------ Given records ------

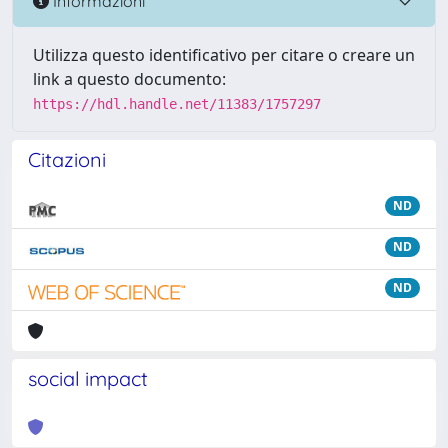
Informazioni
Utilizza questo identificativo per citare o creare un
link a questo documento:
https://hdl.handle.net/11383/1757297
Citazioni
ND
ND
ND
social impact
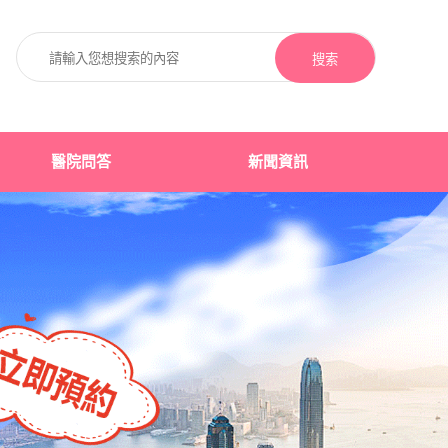
搜索
醫院問答
新聞資訊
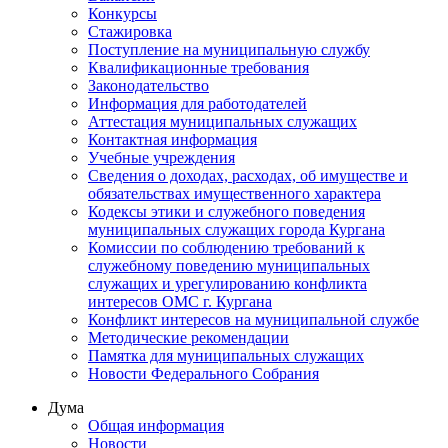
Конкурсы
Стажировка
Поступление на муниципальную службу
Квалификационные требования
Законодательство
Информация для работодателей
Аттестация муниципальных служащих
Контактная информация
Учебные учреждения
Сведения о доходах, расходах, об имуществе и
обязательствах имущественного характера
Кодексы этики и служебного поведения
муниципальных служащих города Кургана
Комиссии по соблюдению требований к
служебному поведению муниципальных
служащих и урегулированию конфликта
интересов ОМС г. Кургана
Конфликт интересов на муниципальной службе
Методические рекомендации
Памятка для муниципальных служащих
Новости Федерального Cобрания
Дума
Общая информация
Новости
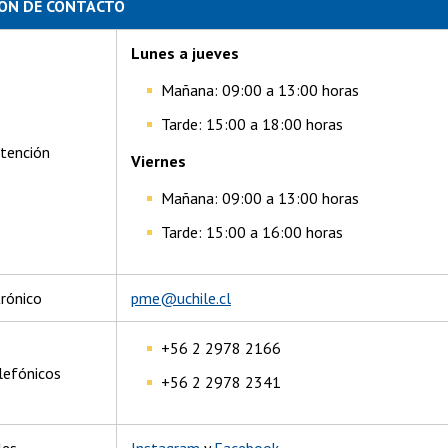
ÓN DE CONTACTO
Lunes a jueves
Mañana: 09:00 a 13:00 horas
Tarde: 15:00 a 18:00 horas
atención
Viernes
Mañana: 09:00 a 13:00 horas
Tarde: 15:00 a 16:00 horas
trónico
pme@uchile.cl
+56 2 2978 2166
lefónicos
+56 2 2978 2341
les
Instagram
y
Facebook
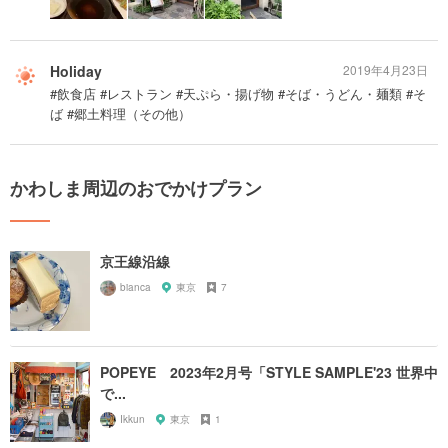
Holiday
2019年4月23日
#飲食店 #レストラン #天ぷら・揚げ物 #そば・うどん・麺類 #そ
ば #郷土料理（その他）
かわしま周辺のおでかけプラン
京王線沿線
bianca
東京
7
POPEYE 2023年2月号「STYLE SAMPLE'23 世界中
で...
Ikkun
東京
1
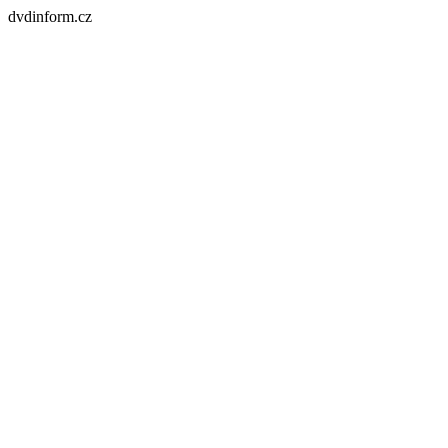
dvdinform.cz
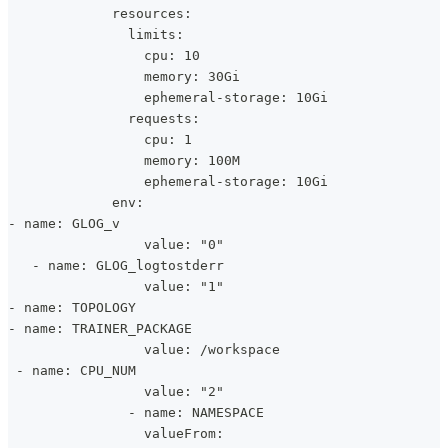
             resources:
               limits:
                 cpu: 10
                 memory: 30Gi
                 ephemeral-storage: 10Gi
               requests:
                 cpu: 1
                 memory: 100M
                 ephemeral-storage: 10Gi
             env:
- name: GLOG_v
                 value: "0"
   - name: GLOG_logtostderr
                 value: "1"
- name: TOPOLOGY
- name: TRAINER_PACKAGE
                 value: /workspace
 - name: CPU_NUM
                 value: "2"
               - name: NAMESPACE
                 valueFrom:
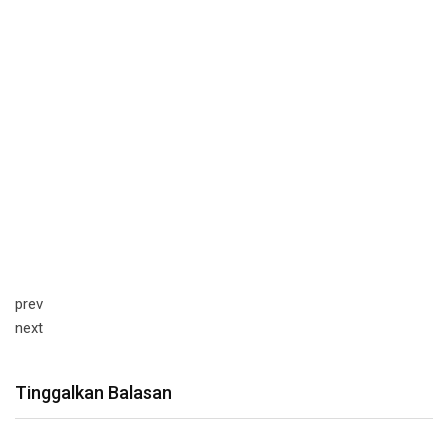
prev
next
Tinggalkan Balasan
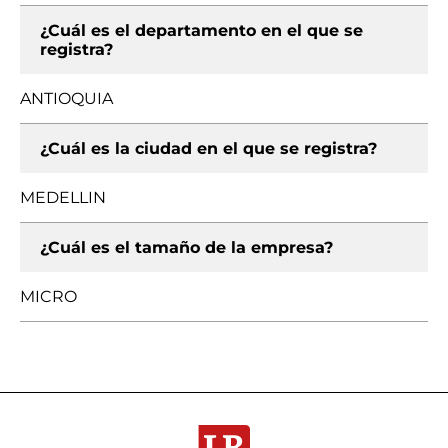
¿Cuál es el departamento en el que se
registra?
ANTIOQUIA
¿Cuál es la ciudad en el que se registra?
MEDELLIN
¿Cuál es el tamaño de la empresa?
MICRO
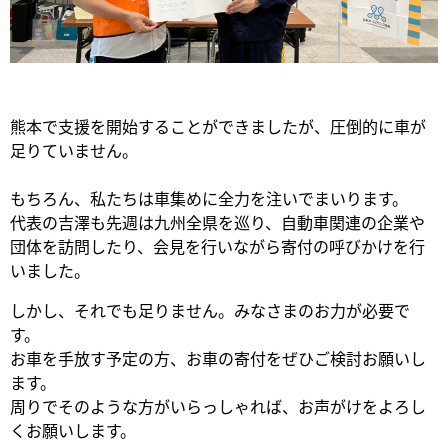
熊本で支援を開始することができましたが、圧倒的に車が
足りていません。
もちろん、私たちは車集めに全力を注いでまいります。
代表の吉澤も先週は九州全県を巡り、自動車関連の企業や
団体を訪問したり、会見を行いながら寄付の呼びかけを行
いました。
しかし、それでも足りません。みなさまのお力が必要で
す。
お車を手放す予定の方、お車の寄付をぜひご検討お願いし
ます。
周りでそのような方がいらっしゃれば、お声がけをよろし
くお願いします。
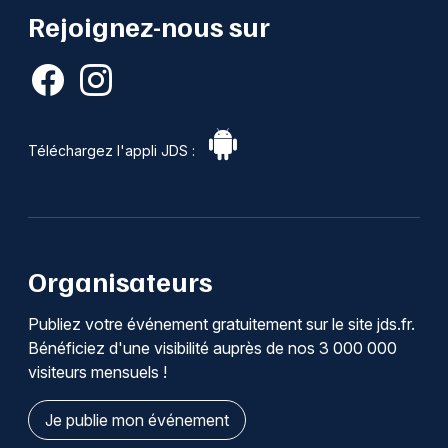
Rejoignez-nous sur
Téléchargez l'appli JDS :
Organisateurs
Publiez votre événement gratuitement sur le site jds.fr.
Bénéficiez d'une visibilité auprès de nos 3 000 000
visiteurs mensuels !
Je publie mon événement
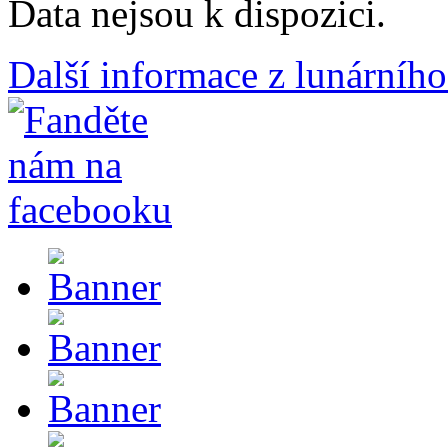
Data nejsou k dispozici.
Další informace z lunárního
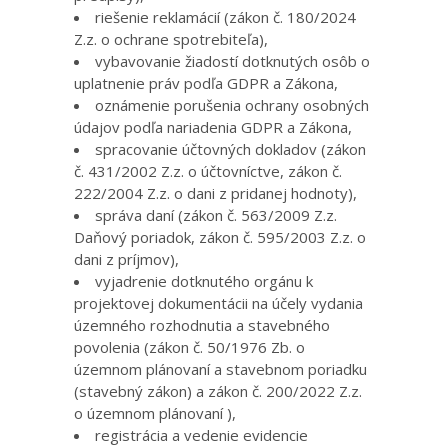
riešenie reklamácií (zákon č. 180/2024
Z.z. o ochrane spotrebiteľa),
vybavovanie žiadostí dotknutých osôb o
uplatnenie práv podľa GDPR a Zákona,
oznámenie porušenia ochrany osobných
údajov podľa nariadenia GDPR a Zákona,
spracovanie účtovných dokladov (zákon
č. 431/2002 Z.z. o účtovníctve, zákon č.
222/2004 Z.z. o dani z pridanej hodnoty),
správa daní (zákon č. 563/2009 Z.z.
Daňový poriadok, zákon č. 595/2003 Z.z. o
dani z príjmov),
vyjadrenie dotknutého orgánu k
projektovej dokumentácii na účely vydania
územného rozhodnutia a stavebného
povolenia (zákon č. 50/1976 Zb. o
územnom plánovaní a stavebnom poriadku
(stavebný zákon) a zákon č. 200/2022 Z.z.
o územnom plánovaní ),
registrácia a vedenie evidencie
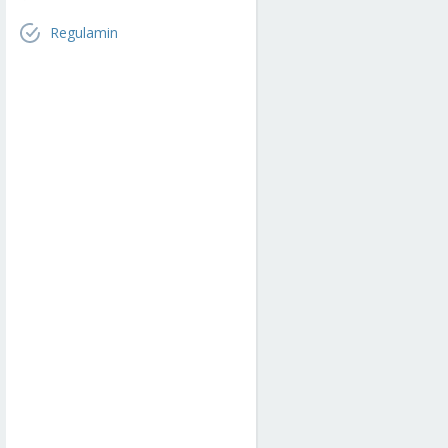
Regulamin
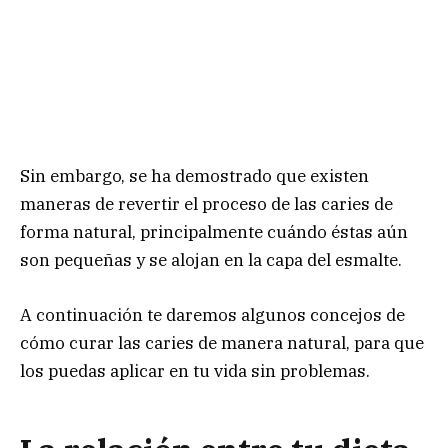
Sin embargo, se ha demostrado que existen
maneras de revertir el proceso de las caries de
forma natural, principalmente cuándo éstas aún
son pequeñas y se alojan en la capa del esmalte.
A continuación te daremos algunos concejos de
cómo curar las caries de manera natural, para que
los puedas aplicar en tu vida sin problemas.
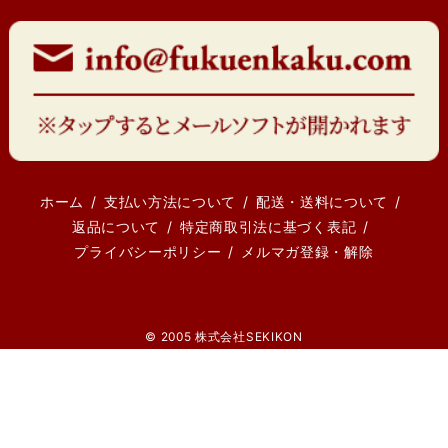
ホーム
支払い方法について
配送・送料について
返品について
特定商取引法に基づく表記
プライバシーポリシー
メルマガ登録・解除
© 2005 株式会社SEKIKON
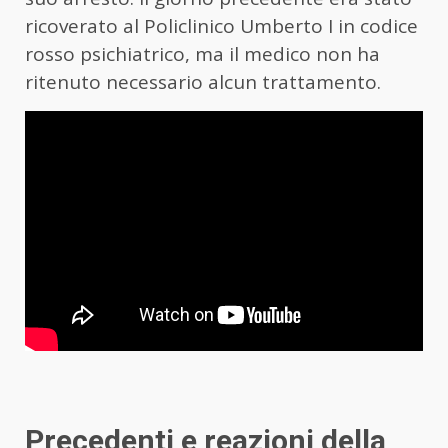
ricoverato al Policlinico Umberto I in codice
rosso psichiatrico, ma il medico non ha
ritenuto necessario alcun trattamento.
Precedenti e reazioni della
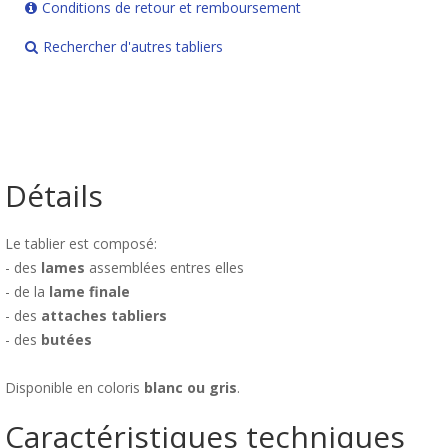
Conditions de retour et remboursement
Rechercher d'autres tabliers
Détails
Le tablier est composé:
- des
lames
assemblées entres elles
- de la
lame finale
- des
attaches tabliers
- des
butées
Disponible en coloris
blanc ou gris
.
Caractéristiques techniques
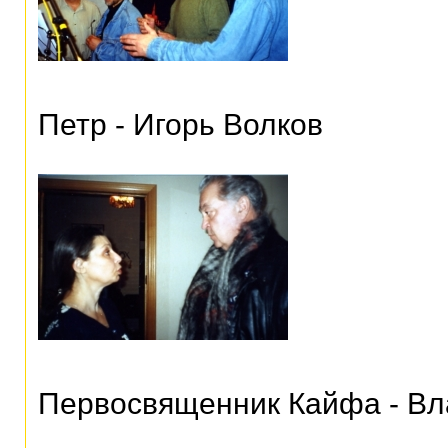
Петр - Игорь Волков
Первосвященник Кайфа - В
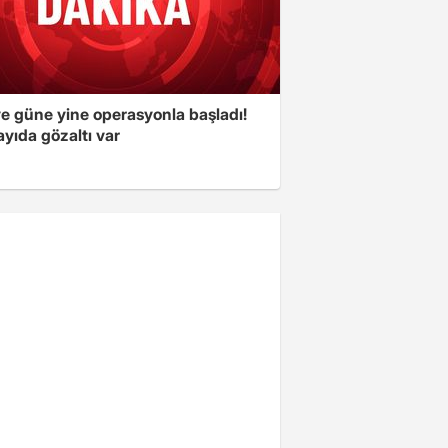
ye güne yine operasyonla başladı!
yıda gözaltı var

------

A verbatim transcript of the entries above is required, with the pictures left out.

Informazioni
Utilizza questo identificativo per citare o creare un
link a questo documento:
https://hdl.handle.net/11383/1757297
Citazioni
ND
ND
ND
social impact
搜索
醫院問答
新聞資訊
Конкурсы
Стажировка
Поступление на муниципальную службу
Квалификационные требования
Законодательство
Информация для работодателей
Аттестация муниципальных служащих
Контактная информация
Учебные учреждения
Сведения о доходах, расходах, об имуществе и
обязательствах имущественного характера
Кодексы этики и служебного поведения
муниципальных служащих города Кургана
Комиссии по соблюдению требований к
служебному поведению муниципальных
служащих и урегулированию конфликта
интересов ОМС г. Кургана
Конфликт интересов на муниципальной службе
Методические рекомендации
Памятка для муниципальных служащих
Новости Федерального Cобрания
Дума
Общая информация
Новости
ÓN DE CONTACTO
Lunes a jueves
Mañana: 09:00 a 13:00 horas
Tarde: 15:00 a 18:00 horas
atención
Viernes
Mañana: 09:00 a 13:00 horas
Tarde: 15:00 a 16:00 horas
trónico
pme@uchile.cl
+56 2 2978 2166
lefónicos
+56 2 2978 2341
les
Instagram
y
Facebook
Holiday
2019年4月23日
#飲食店 #レストラン #天ぷら・揚げ物 #そば・うどん・麺類 #そ
ば #郷土料理（その他）
かわしま周辺のおでかけプラン
京王線沿線
bianca
東京
7
POPEYE 2023年2月号「STYLE SAMPLE'23 世界中
で...
Ikkun
東京
1
dvdinform.cz
             resources:
               limits:
                 cpu: 10
                 memory: 30Gi
                 ephemeral-storage: 10Gi
               requests:
                 cpu: 1
                 memory: 100M
                 ephemeral-storage: 10Gi
             env:
- name: GLOG_v
                 value: "0"
   - name: GLOG_logtostderr
                 value: "1"
- name: TOPOLOGY
- name: TRAINER_PACKAGE
                 value: /workspace
 - name: CPU_NUM
                 value: "2"
               - name: NAMESPACE
                 valueFrom:
prev
next
Tinggalkan Balasan
¿Cuál es el departamento en el que se
registra?
ANTIOQUIA
¿Cuál es la ciudad en el que se registra?
MEDELLIN
¿Cuál es el tamaño de la empresa?
MICRO
熊本で支援を開始することができましたが、圧倒的に車が
足りていません。
もちろん、私たちは車集めに全力を注いでまいります。
代表の吉澤も先週は九州全県を巡り、自動車関連の企業や
団体を訪問したり、会見を行いながら寄付の呼びかけを行
いました。
しかし、それでも足りません。みなさまのお力が必要で
す。
お車を手放す予定の方、お車の寄付をぜひご検討お願いし
ます。
周りでそのような方がいらっしゃれば、お声がけをよろし
くお願いします。
Rejoignez-nous sur
Téléchargez l'appli JDS :
Organisateurs
Publiez votre événement gratuitement sur le site jds.fr.
Bénéficiez d'une visibilité auprès de nos 3 000 000
visiteurs mensuels !
Je publie mon événement
Data nejsou k dispozici.
Další informace z lunárního
riešenie reklamácií (zákon č. 180/2024
Z.z. o ochrane spotrebiteľa),
vybavovanie žiadostí dotknutých osôb o
uplatnenie práv podľa GDPR a Zákona,
oznámenie porušenia ochrany osobných
údajov podľa nariadenia GDPR a Zákona,
spracovanie účtovných dokladov (zákon
č. 431/2002 Z.z. o účtovníctve, zákon č.
222/2004 Z.z. o dani z pridanej hodnoty),
správa daní (zákon č. 563/2009 Z.z.
Daňový poriadok, zákon č. 595/2003 Z.z. o
dani z príjmov),
vyjadrenie dotknutého orgánu k
projektovej dokumentácii na účely vydania
územného rozhodnutia a stavebného
povolenia (zákon č. 50/1976 Zb. o
územnom plánovaní a stavebnom poriadku
(stavebný zákon) a zákon č. 200/2022 Z.z.
o územnom plánovaní ),
registrácia a vedenie evidencie
Regulamin
Sin embargo, se ha demostrado que existen
maneras de revertir el proceso de las caries de
forma natural, principalmente cuándo éstas aún
son pequeñas y se alojan en la capa del esmalte.
A continuación te daremos algunos concejos de
cómo curar las caries de manera natural, para que
los puedas aplicar en tu vida sin problemas.
ホーム
支払い方法について
配送・送料について
返品について
特定商取引法に基づく表記
プライバシーポリシー
メルマガ登録・解除
© 2005 株式会社SEKIKON
ricoverato al Policlinico Umberto I in codice
rosso psichiatrico, ma il medico non ha
ritenuto necessario alcun trattamento.
Precedenti e reazioni della
Conditions de retour et remboursement
Rechercher d'autres tabliers
Détails
Le tablier est composé:
- des
lames
assemblées entres elles
- de la
lame finale
- des
attaches tabliers
- des
butées
Disponible en coloris
blanc ou gris
.
Caractéristiques techniques
Петр - Игорь Волков
Первосвященник Кайфа - В
ye güne yine operasyonla başladı!
yıda gözaltı var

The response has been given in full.